### INSTRUCTIONS FOR THE TASK:
Every line containing the word "không" must be pulled from the records.

### Stored data entries:
>>

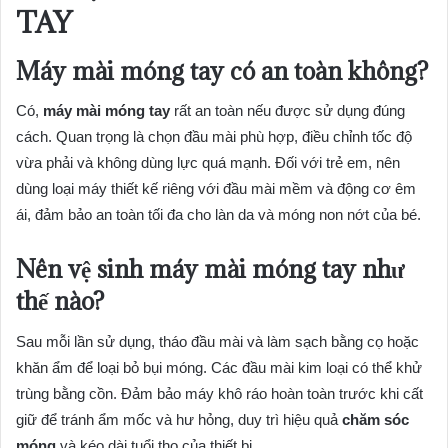
TAY
Máy mài móng tay có an toàn không?
Có,
máy mài móng tay
rất an toàn nếu được sử dụng đúng
cách. Quan trọng là chọn đầu mài phù hợp, điều chỉnh tốc độ
vừa phải và không dùng lực quá mạnh. Đối với trẻ em, nên
dùng loại máy thiết kế riêng với đầu mài mềm và động cơ êm
ái, đảm bảo an toàn tối đa cho làn da và móng non nớt của bé.
Nên vệ sinh máy mài móng tay như
thế nào?
Sau mỗi lần sử dụng, tháo đầu mài và làm sạch bằng cọ hoặc
khăn ẩm để loại bỏ bụi móng. Các đầu mài kim loại có thể khử
trùng bằng cồn. Đảm bảo máy khô ráo hoàn toàn trước khi cất
giữ để tránh ẩm mốc và hư hỏng, duy trì hiệu quả
chăm sóc
móng
và kéo dài tuổi thọ của thiết bị.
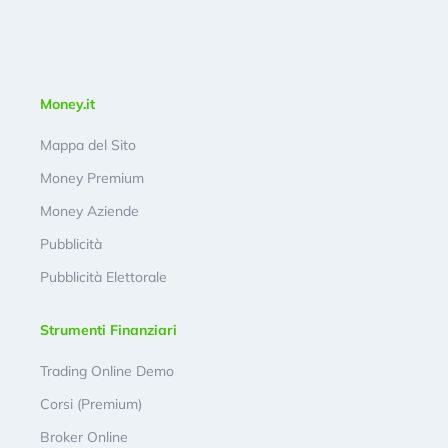
Money.it
Mappa del Sito
Money Premium
Money Aziende
Pubblicità
Pubblicità Elettorale
Strumenti Finanziari
Trading Online Demo
Corsi (Premium)
Broker Online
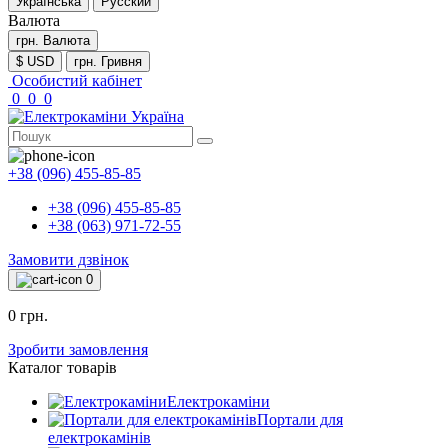
Українська
Русский
Валюта
грн.
Валюта
$ USD
грн. Гривня
Особистий кабінет
0
0
0
+38 (096) 455-85-85
+38 (096) 455-85-85
+38 (063) 971-72-55
Замовити дзвінок
0
0 грн.
Зробити замовлення
Каталог товарів
Електрокаміни
Портали для
електрокамінів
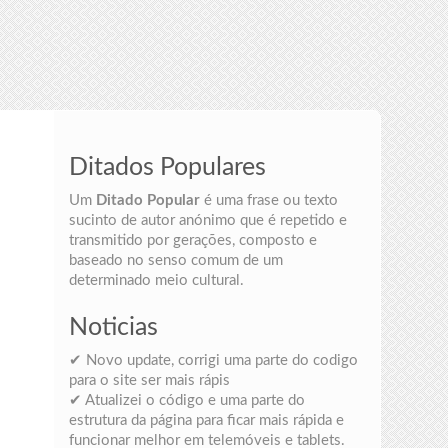
Ditados Populares
Um
Ditado Popular
é uma frase ou texto
sucinto de autor anónimo que é repetido e
transmitido por gerações, composto e
baseado no senso comum de um
determinado meio cultural.
Noticias
✔ Novo update, corrigi uma parte do codigo
para o site ser mais rápis
✔ Atualizei o código e uma parte do
estrutura da página para ficar mais rápida e
funcionar melhor em telemóveis e tablets.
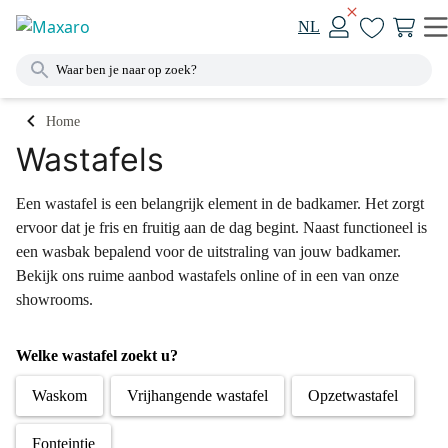
NL
Home
Wastafels
Een wastafel is een belangrijk element in de badkamer. Het zorgt
ervoor dat je fris en fruitig aan de dag begint. Naast functioneel is
een wasbak bepalend voor de uitstraling van jouw badkamer.
Bekijk ons ruime aanbod wastafels online of in een van onze
showrooms.
Welke wastafel zoekt u?
Waskom
Vrijhangende wastafel
Opzetwastafel
Fonteintje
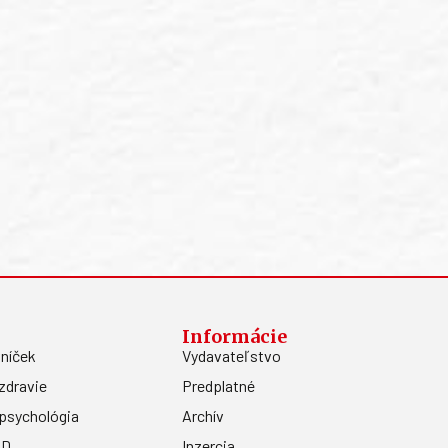
Informácie
níček
Vydavateľstvo
zdravie
Predplatné
psychológia
Archív
.D.
Inzercia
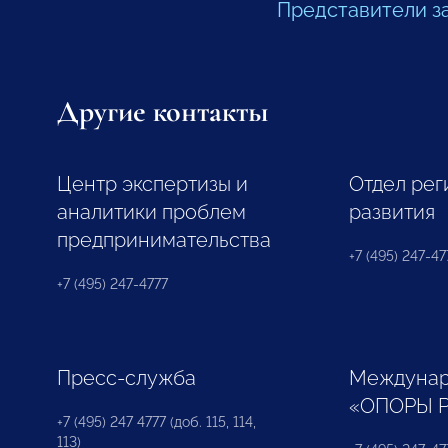
Представители з
Другие контакты
Центр экспертизы и
Отдел рег
аналитики проблем
развития
предпринимательства
+7 (495) 247-477
+7 (495) 247-4777
Пресс-служба
Междунар
«ОПОРЫ 
+7 (495) 247 4777 (доб. 115, 114,
113)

<<

### PROBLEM SOLUTION:
Máy mài móng tay có an toàn không?
vừa phải và không dùng lực quá mạnh. Đối với trẻ em, nên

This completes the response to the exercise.